In separate statements issued late Monday and early Tuesday, the international credit watchdog said it raised the credit ratings of the state-owned National Power Corp. (Napocor), Power Sector Assets and Liabilities Management Corp. (PSALM) and Land Bank of the Philippines.
It also said it raised the credit scores of private firms Philippine Long Distance Telephone Co. (PLDT), Banco de Oro Universal Bank, Bank of the Philippine Islands and Metropolitan Bank & Trust Co.
The credit ratings of all the companies mentioned—except PLDT—were raised from Ba2 to Ba1, or from two notches to just one notch below investment grade.
PLDT’s credit rating was raised from Baa3 to Baa2, or from the minimum investment grade to one notch above the minimum.
Moody’s said the upgrades for the companies were all in line with the increase in the credit rating of the Philippine government.
Last Monday, Moody’s raised the Philippine government’s credit rating from Ba2 to Ba1, citing favorable growth of the domestic economy among others factors, which would directly or indirectly affect creditworthiness.
An economy that is growing robustly should help improve tax collection of the government, thereby increasing its ability to service its obligations.
For companies, a favorable performance of the economy means rise in incomes of households that in turn leads to increased consumption of goods and services and, therefore, higher profits.
In the first semester, the Philippine economy grew by 6.1 percent from a year ago, thus registering one of the fastest growth rates during the period.

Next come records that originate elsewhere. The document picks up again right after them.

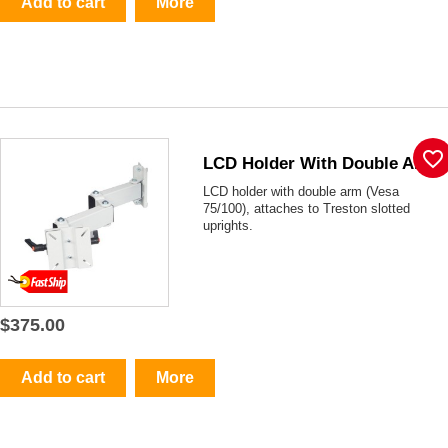
Add to cart
More
favorite_border
LCD Holder With Double Arm
LCD holder with double arm (Vesa
75/100), attaches to Treston slotted
uprights.
$375.00
Add to cart
More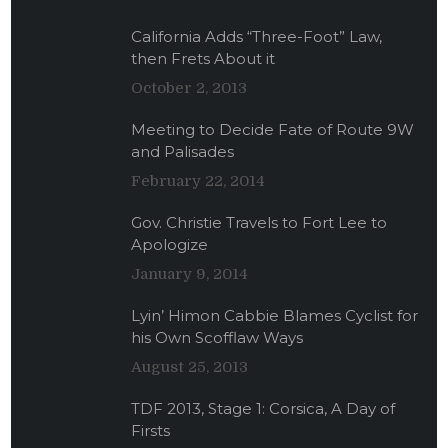
California Adds “Three-Foot” Law,
then Frets About it
October 2, 2013
Meeting to Decide Fate of Route 9W
and Palisades
February 22, 2014
Gov. Christie Travels to Fort Lee to
Apologize
January 9, 2014
Lyin’ Himon Cabbie Blames Cyclist for
his Own Scofflaw Ways
August 25, 2013
TDF 2013, Stage 1: Corsica, A Day of
Firsts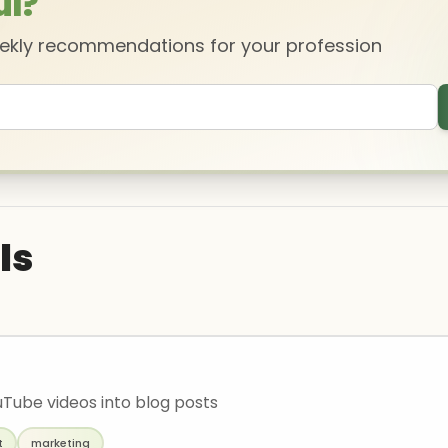
ul?
eekly recommendations for your profession
ls
Tube videos into blog posts
t
marketing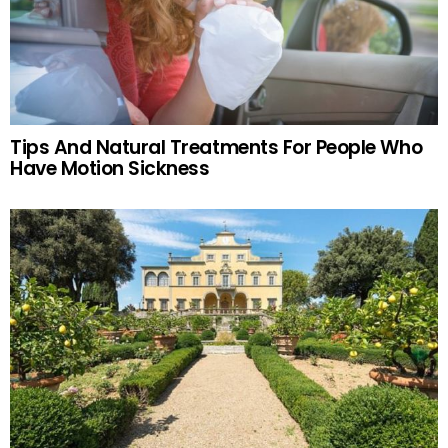
Tips And Natural Treatments For People Who
Have Motion Sickness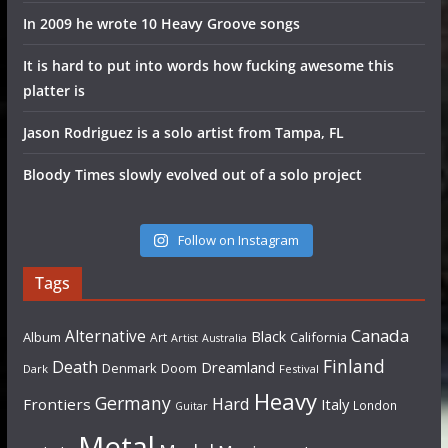
In 2009 he wrote 10 Heavy Groove songs
It is hard to put into words how fucking awesome this
platter is
Jason Rodriguez is a solo artist from Tampa, FL
Bloody Times slowly evolved out of a solo project
Follow on Instagram
Tags
Canada
Alternative
Black
Album
California
Art
Artist
Australia
Finland
Death
Dreamland
Denmark
Doom
Dark
Festival
Heavy
Germany
Hard
Frontiers
Italy
London
Guitar
Metal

This came while advanced economies are confronted with problems, with the euro zone suffering a recession.
Moody’s also cited favorable macroeconomic factors, such as low inflation and rising remittances from overseas-based Filipinos.
Low inflation is seen to allow individuals to consume more, and to encourage firms to purchase capital and invest more to boost earnings.
The higher credit ratings of the government and the companies in the Philippines are expected to allow them to borrow funds, such as via sale of bonds in the international capital market, at lower costs.
The Philippine government expects to get an investment grade by 2013.